According to InvestingPro data, Aon's stock, currently trading at $348.44, shows an RSI indicating oversold territory, suggesting potential upside opportunity. The company maintains a GOOD Financial Health Score of 2.64, supported by strong profitability metrics.
The analyst believes that Aon's growth could be positively influenced by increased merger and acquisition (M&A) activity, improved retention rates, and contributions from new hires. The expectation is that these factors, along with bolt-on acquisitions, could lead to higher organic growth in the coming years, particularly within Aon's Commercial Risk Solutions (CRS).
Current consensus estimates for Aon's organic growth in CRS for 2025 are around 5%, which the analyst suggests may be too conservative. Comparatively, competitors such as Marsh & McLennan Companies (Marsh) and Willis Towers Watson (NASDAQ:WTW) are expected to see organic growth rates of 6% and 7%, respectively. The analyst points out that Aon's exposure to large account business, which is typically fee-based, could mitigate the impact of rate pressures in that segment.
Aon's valuation is seen as reasonable, trading in line with its long-term average relative price-to-earnings (P/E) ratio but at a discount compared to Marsh & McLennan Companies (MMC). The analyst contends that Aon's focus on hiring and a bolt-on M&A strategy could drive a higher multiple in the future. For 2026 estimates, Aon is projected to trade at a 21x P/E or 20x price to free cash flow (P/FCF) multiple, justifying the new $420 price target.
The report does acknowledge risks, including a potential increase in the tax rate for 2025, estimated at 19.5%, which could pose a near-term challenge. However, the analyst maintains that despite this, Aon's stock still holds upside potential relative to consensus estimates.
The company's large account property exposure, which faces pricing pressure, is also seen as less of a concern due to the fee-based nature of the business and the potential for greater value capture as the market moderates.
In other recent news, Aon Corp reported robust third-quarter earnings for 2024, with a 7% organic revenue growth and a significant 26% total revenue increase. These positive results were largely attributed to the successful integration of NFP, a leading insurance broker and consultant, which is expected to generate $175 million in revenue synergies and $60 million in operational efficiencies by 2026.

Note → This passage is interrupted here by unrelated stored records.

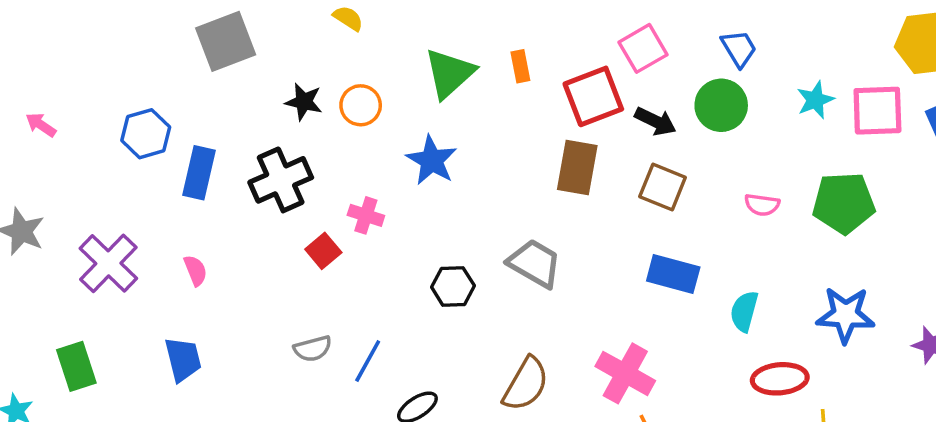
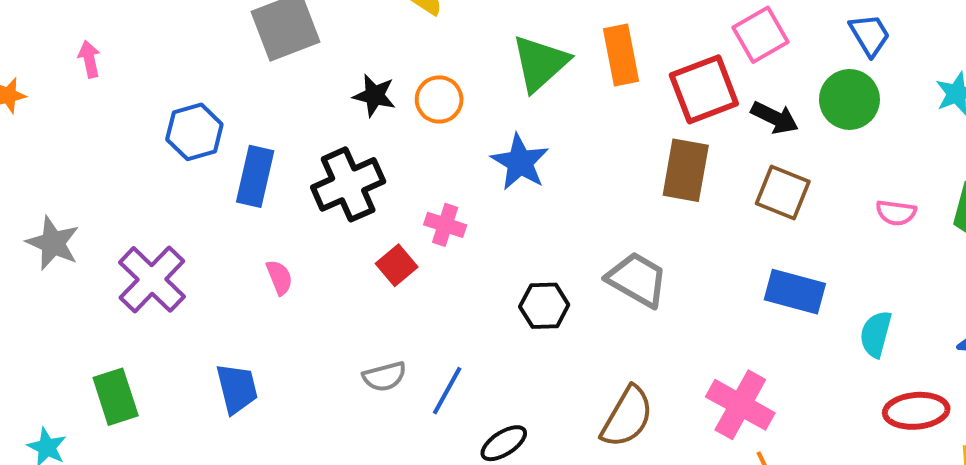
orange rectangle: (520, 66) -> (621, 55), size x1.6
pink arrow: (41, 125) -> (89, 59), moved, turned 44
pink semicircle: (195, 270) -> (279, 277), moved

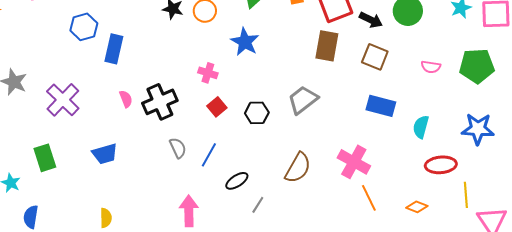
black cross: (348, 184) -> (160, 102), moved
red square: (397, 265) -> (217, 107), moved
gray trapezoid: (637, 279) -> (303, 100), turned -68
gray semicircle: (384, 376) -> (178, 148), turned -100
blue trapezoid: (237, 389) -> (105, 154), turned 88

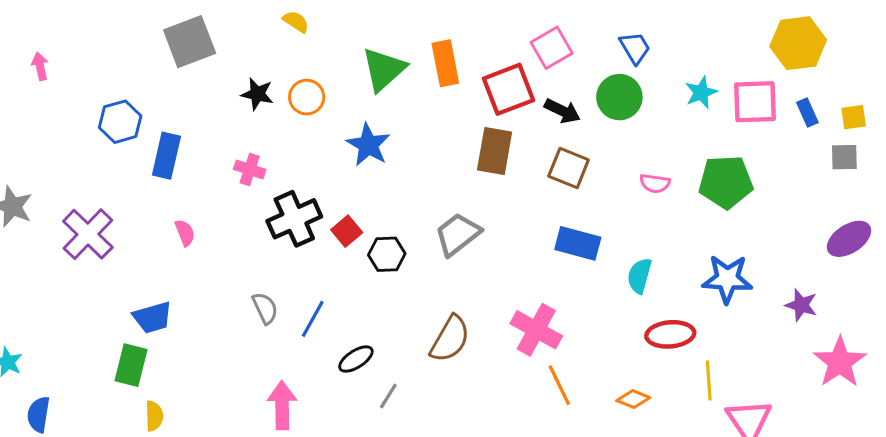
pink cross: (208, 73) -> (250, 169), moved
black cross: (160, 102) -> (294, 219), moved
red square: (217, 107) -> (347, 231), moved
green rectangle: (45, 158) -> (131, 365), moved, turned 32

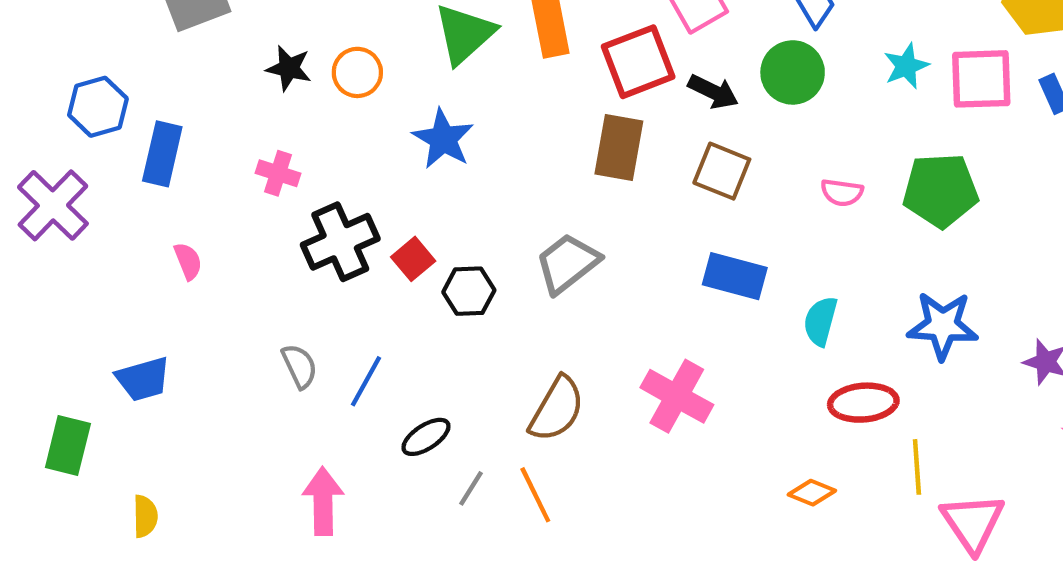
purple cross: (88, 234) -> (53, 205), moved
green rectangle: (131, 365) -> (68, 445), moved
orange line: (559, 385) -> (535, 495), moved

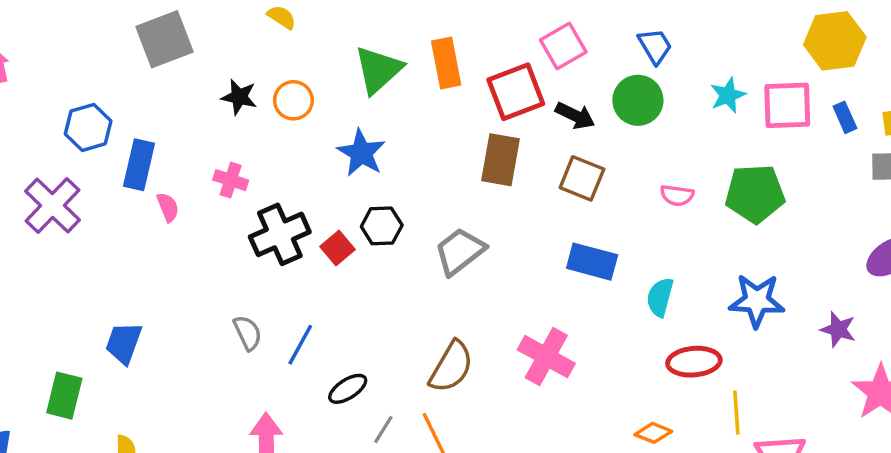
pink semicircle: (188, 261) -> (168, 207), moved
black hexagon: (469, 291) -> (382, 226), moved
blue trapezoid: (143, 379) -> (124, 343), turned 126

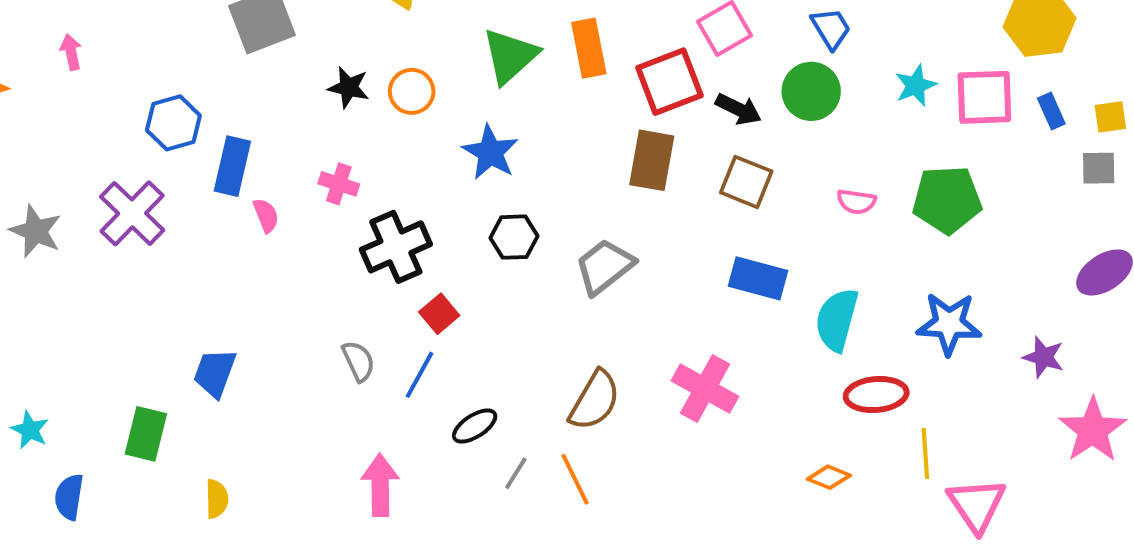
red square: (338, 248) -> (439, 314), moved
cyan semicircle: (660, 297) -> (837, 320), size x1.4

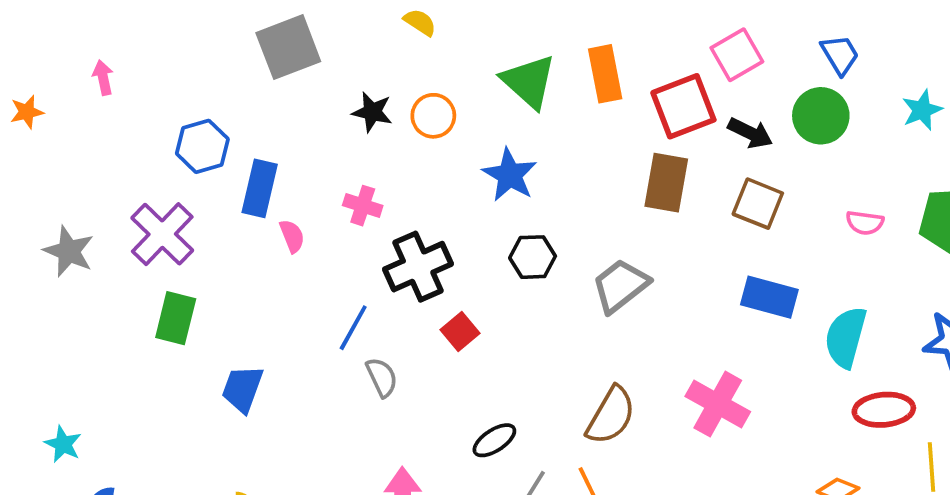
green triangle: (510, 56) -> (529, 81), turned -36
blue line: (419, 375) -> (353, 328), moved
green rectangle: (146, 434) -> (176, 318), moved

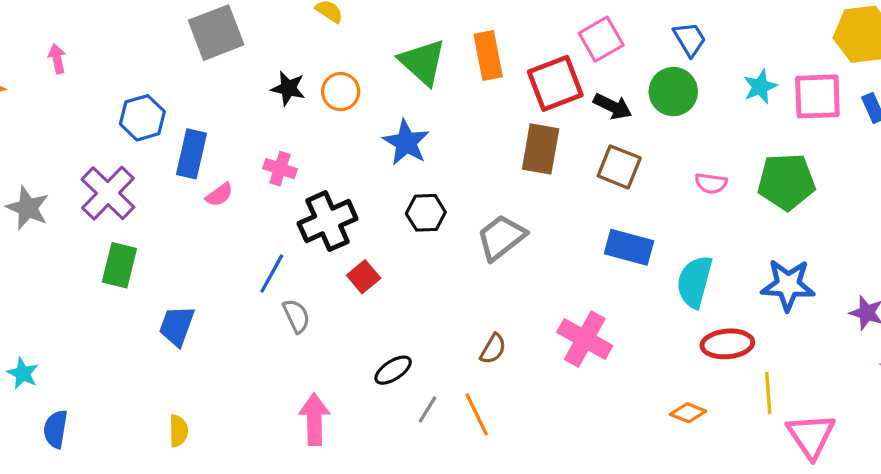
pink semicircle: (292, 236) -> (219, 195), turned 76
brown semicircle: (611, 415) -> (493, 349), size x0.6

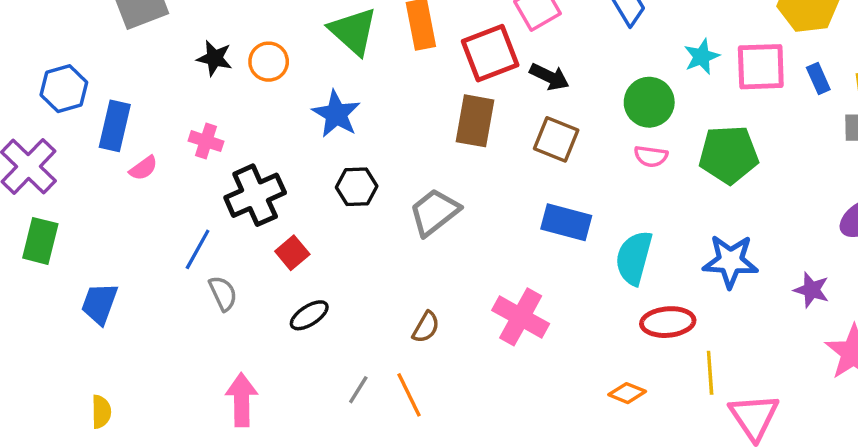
green circle: (673, 92) -> (649, 102), moved
black ellipse: (393, 370) -> (309, 315), moved

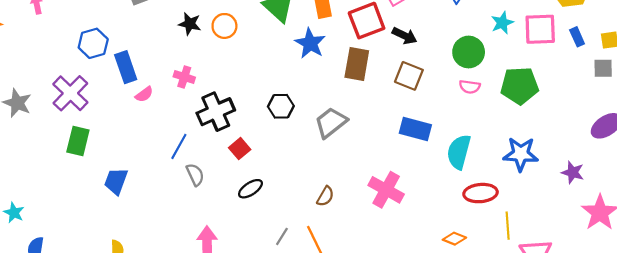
blue star: (336, 114) -> (310, 43), moved
blue rectangle: (115, 126) -> (126, 67), turned -32

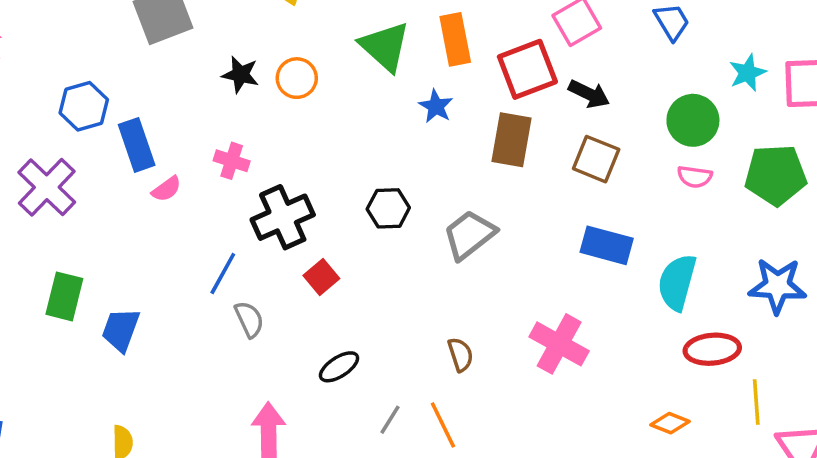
blue star: (310, 43) -> (436, 106), size x0.7
green rectangle: (78, 141) -> (64, 296), moved
black ellipse: (250, 189) -> (339, 367), moved
brown semicircle: (325, 196) -> (461, 354), turned -48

In addition to the strong earnings, Aon also made strategic moves to expand its presence in the UK and Ireland with the acquisition of Griffiths & Armour, a UK-based insurance broker. This acquisition, expected to close in the first quarter of 2025, will further bolster Aon's business operations.
Analysts have also been closely monitoring Aon's performance. BMO Capital Markets raised the price target on Aon shares to $380, citing a more positive earnings trajectory for the coming years, while Goldman Sachs maintained a Neutral stance on Aon, raising its price target to $390 based on the company's organic growth prospects. On the other hand, RBC Capital adjusted its stock price target for Aon, reducing it from $390 to $365, while maintaining a Sector Perform rating.
These are among the recent developments that have shaped Aon's business trajectory.